Aquash murder trial for Richard Marshall opens April 14

By Dave Kolpack
Associated Press Writer April 2010

Trial is set to begin in Rapid City, S.D., for the man accused of providing a gun that was used more than 34 years ago to kill an American Indian Movement activist who has become an icon for many of North America’s native people.

Richard Marshall has pleaded not guilty to aiding and abetting the December 1975 shooting of fellow AIM activist Annie Mae Aquash, who came to the Pine Ridge Indian Reservation from Canada in the early 1970s to join the movement’s efforts.

Prosecutors have said Marshall at some point provided a .32-caliber revolver allegedly used by another former AIM member, John Graham, who is accused of shooting Aquash in the Badlands as she begged for her life.

Graham and fellow activist Arlo Looking Cloud were indicted in the case in 2003. Looking Cloud was convicted in 2004 of being an accomplice to Aquash’s murder and sentenced to life in prison. He’s expected to be a key witness in Marshall’s federal trial.

Graham has pleaded not guilty to kidnapping and murder and could go on trial this summer.

Prosecutors have said that Marshall supplied the revolver when Graham, Looking Cloud and Theda Clarke stopped at Marshall’s house near Allen the day Aquash was killed.

Witnesses testified at Looking Cloud’s trial that the trio had driven Aquash from Denver to Rapid City and eventually to the Badlands on orders from AIM leaders who ordered her killed because they thought she was a government informant. Federal investigators have denied Aquash was a snitch.

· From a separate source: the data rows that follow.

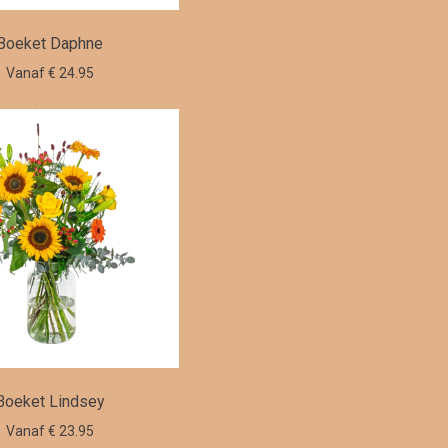
Boeket Daphne
Vanaf € 24.95
Boeket Lindsey
Vanaf € 23.95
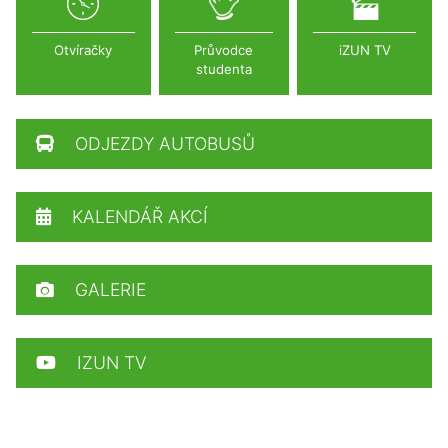
Otvíračky
Průvodce
iZUN TV
studenta
ODJEZDY AUTOBUSŮ
KALENDÁŘ AKCÍ
GALERIE
IZUN TV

Cleo Gates, Marshall’s wife, testified that Aquash stayed with her in the kitchen while the others went into a back bedroom with Marshall. Gates said under questioning by prosecutors that her husband did not keep a gun in the bedroom.

Marshall’s lawyer, Dana Hanna, has taken issue with Looking Cloud’s previous statements about his knowledge of the killing and has tried in court documents to pick away at the credibility of Looking Cloud and other government witnesses.

Hanna wrote in proposed jury instructions that Looking Cloud is testifying against Marshall in hopes of getting his sentenced reduced.

Jury selection is scheduled to begin April 14. A competency hearing was held April 13 to determine whether Clarke, who is now in her 80s, is capable of testifying during the trial.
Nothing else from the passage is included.